Dire che la mobilità padovana è congestionata è poco; si potrebbe comunque dedurre che utilizzando il “raccordo anulare” che sta per essere terminato con il cavalcavia di Padova Est (Corso Australia, Corso Argentina ecc.) la situazione dovrebbe essere migliore. Purtroppo non è così: infatti basta un piccolo tamponamento o una leggera coda per una delle uscite della tangenziale che si rischia di restare imbottigliati nel traffico per minimo mezz’ora. Ma ciò non basta, perché se si esce da Padova per andare verso Bassano, Vicenza, Rovigo, Mestre la situazione non cambia, anzi forse peggiora; ad esempio, per raggiungere Bassano del Grappa in un giorno feriale a qualsiasi ora del giorno ci si impiega non meno di un ora e venti (chilometri percorsi 50). La situazione cambia leggermente se si può raggiungere qualche altra destinazione mediante l’autostrada; purtroppo si ricade nel girone infernale del traffico al minimo inconveniente quale: tamponamento, cantiere, condizioni meteorologiche non ottimali.

La viabilità veneta è ormai al collasso, e le istituzioni competenti non sembra darsi troppo da fare per risolvere il problema, o forse pensano ad interventi che possano solo tamponare la situazione.

Mi sono stupito della notizia uscita sui quotidiani locali di qualche giorno fa, riguardante l’imminente apertura del nuovo cavalcavia su Padova Est: questa apertura è stata definita un regalo di Natale. Non sono d’accordo, questo è solo il minimo che si potesse fare. Il vero regalo di Natale dal mio punto di vista potrebbe essere rappresentato da un serio impegno a mettere in cantiere subito la creazione di una terza corsia per la tangenziale che circonda Padova, al fine di vederla realizzata magari entro tre anni. Non solo, guardando alla viabilità veneta in generale sarebbe auspicabile che una volta terminato il Passante di Mestre la Regione Veneto si impegnasse a trovare il modo di finire l’Autostrada Valdastico Nord in modo da decongestionare la Valsugana; si impegnasse a fare pressioni per mettere in cantiere la quarta corsia per l’Autostrada Milano-Venezia come già sta accadendo per il tratto Milano-Bergamo; si impegnasse infine a creare le condizioni per avviare l’iter per la terza corsia sull’Autostrada Padova-Bologna.

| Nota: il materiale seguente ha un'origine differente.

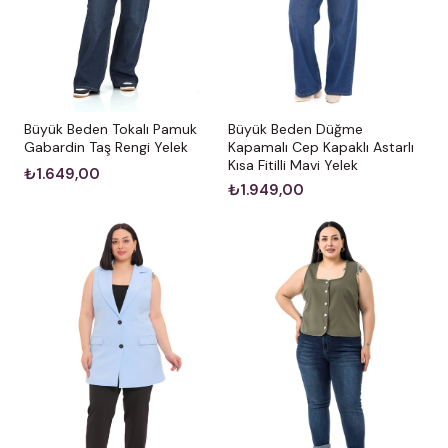
Büyük Beden Düğme
Büyük Beden Tokalı Pamuk
Kapamalı Cep Kapaklı Astarlı
Gabardin Taş Rengi Yelek
Kısa Fitilli Mavi Yelek
₺1.649,00
₺1.949,00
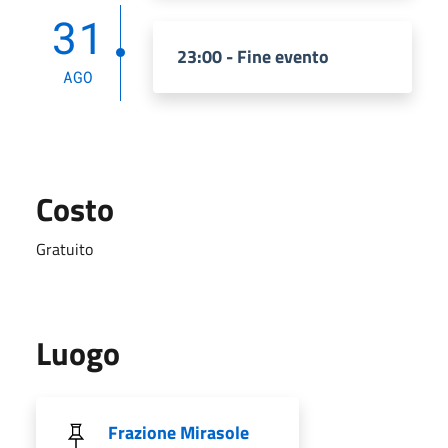
31
23:00 - Fine evento
AGO
Costo
Gratuito
Luogo
Frazione Mirasole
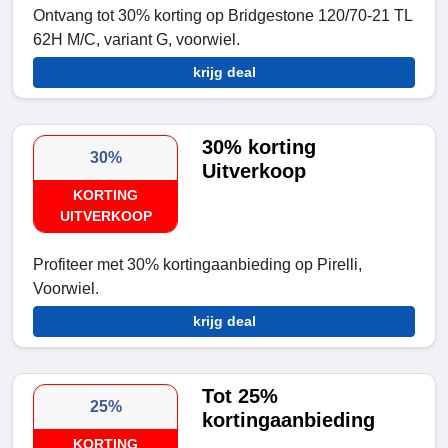
Ontvang tot 30% korting op Bridgestone 120/70-21 TL
62H M/C, variant G, voorwiel.
krijg deal
30% korting
30%
Uitverkoop
KORTING
UITVERKOOP
Profiteer met 30% kortingaanbieding op Pirelli,
Voorwiel.
krijg deal
Tot 25%
25%
kortingaanbieding
KORTING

Potrebbe essere considerata una visione utopica la mia, ma sono convinto che se ci fosse la volontà politica tutto ciò potrebbe essere realizzato entro i prossimi 10 anni.

In attesa che prima o poi anche le utopie di un qualunque automobilista possano trasformarsi in realtà auguro a tutti un Buon Natale e un prosperoso Anno Nuovo.